::: RECORDS SUPPLIED
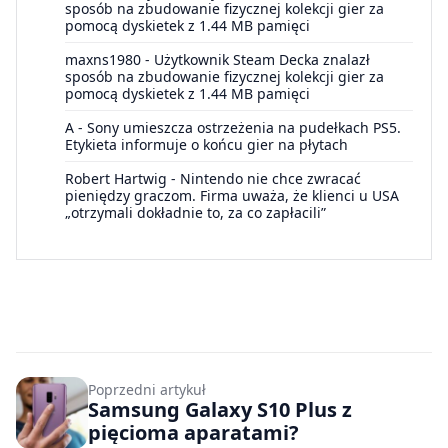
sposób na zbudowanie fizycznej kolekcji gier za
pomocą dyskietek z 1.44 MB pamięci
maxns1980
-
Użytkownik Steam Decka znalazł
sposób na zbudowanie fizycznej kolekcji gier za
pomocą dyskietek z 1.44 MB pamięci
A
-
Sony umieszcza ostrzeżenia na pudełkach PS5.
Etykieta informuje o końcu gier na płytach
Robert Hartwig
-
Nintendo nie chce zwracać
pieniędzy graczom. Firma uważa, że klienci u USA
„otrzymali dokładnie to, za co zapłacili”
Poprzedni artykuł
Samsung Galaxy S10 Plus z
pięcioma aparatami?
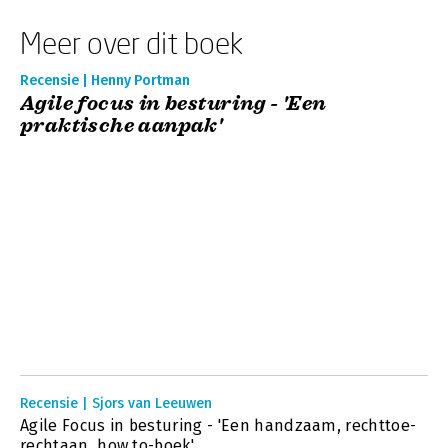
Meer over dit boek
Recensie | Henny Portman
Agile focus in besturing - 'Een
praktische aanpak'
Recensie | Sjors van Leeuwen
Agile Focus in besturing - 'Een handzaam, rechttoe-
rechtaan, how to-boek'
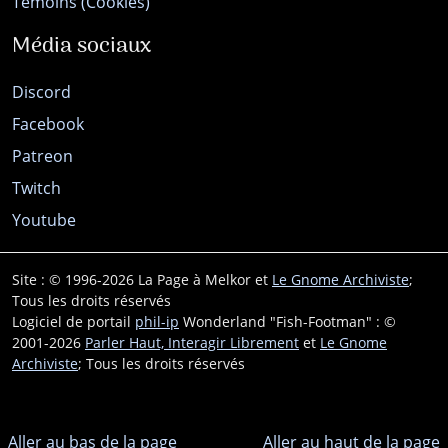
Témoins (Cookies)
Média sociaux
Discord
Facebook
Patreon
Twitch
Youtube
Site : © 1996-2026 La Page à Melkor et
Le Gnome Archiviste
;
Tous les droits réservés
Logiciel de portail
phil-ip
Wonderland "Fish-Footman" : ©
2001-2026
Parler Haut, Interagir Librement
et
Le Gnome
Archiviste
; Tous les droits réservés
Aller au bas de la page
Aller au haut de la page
::::::
::: RECORDS SUPPLIED
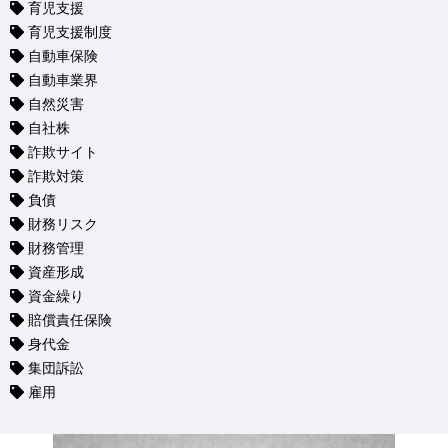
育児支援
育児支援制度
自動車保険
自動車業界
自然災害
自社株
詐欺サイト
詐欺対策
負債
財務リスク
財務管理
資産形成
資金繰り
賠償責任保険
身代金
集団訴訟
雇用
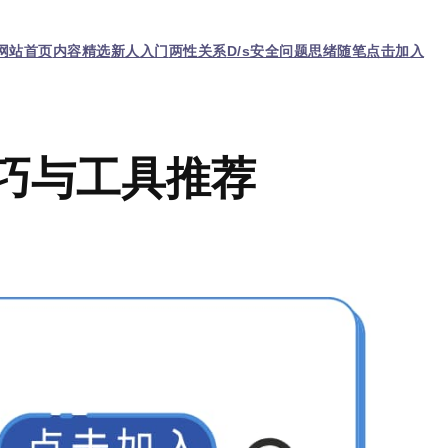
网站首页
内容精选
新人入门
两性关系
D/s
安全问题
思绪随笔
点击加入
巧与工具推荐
::::::
::: RECORDS SUPPLIED
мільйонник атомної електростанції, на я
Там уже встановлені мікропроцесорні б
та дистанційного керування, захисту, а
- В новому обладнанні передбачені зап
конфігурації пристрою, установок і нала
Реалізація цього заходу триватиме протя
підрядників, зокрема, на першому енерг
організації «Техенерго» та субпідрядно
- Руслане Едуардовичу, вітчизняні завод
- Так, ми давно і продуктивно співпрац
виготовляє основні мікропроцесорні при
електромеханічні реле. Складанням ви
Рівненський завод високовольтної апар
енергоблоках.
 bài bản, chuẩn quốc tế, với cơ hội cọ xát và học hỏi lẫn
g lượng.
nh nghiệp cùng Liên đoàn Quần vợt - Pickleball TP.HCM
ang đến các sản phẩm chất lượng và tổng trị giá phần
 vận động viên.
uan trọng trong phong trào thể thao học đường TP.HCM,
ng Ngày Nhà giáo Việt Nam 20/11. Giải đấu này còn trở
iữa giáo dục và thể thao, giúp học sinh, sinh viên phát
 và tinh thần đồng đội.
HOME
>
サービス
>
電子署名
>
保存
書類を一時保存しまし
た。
::::::
> _TRY IT_:
If a line in the listing holds the word "réservés", list that line.

> _EXERCISE RESPONSE_:
Tous les droits réservés
; Tous les droits réservés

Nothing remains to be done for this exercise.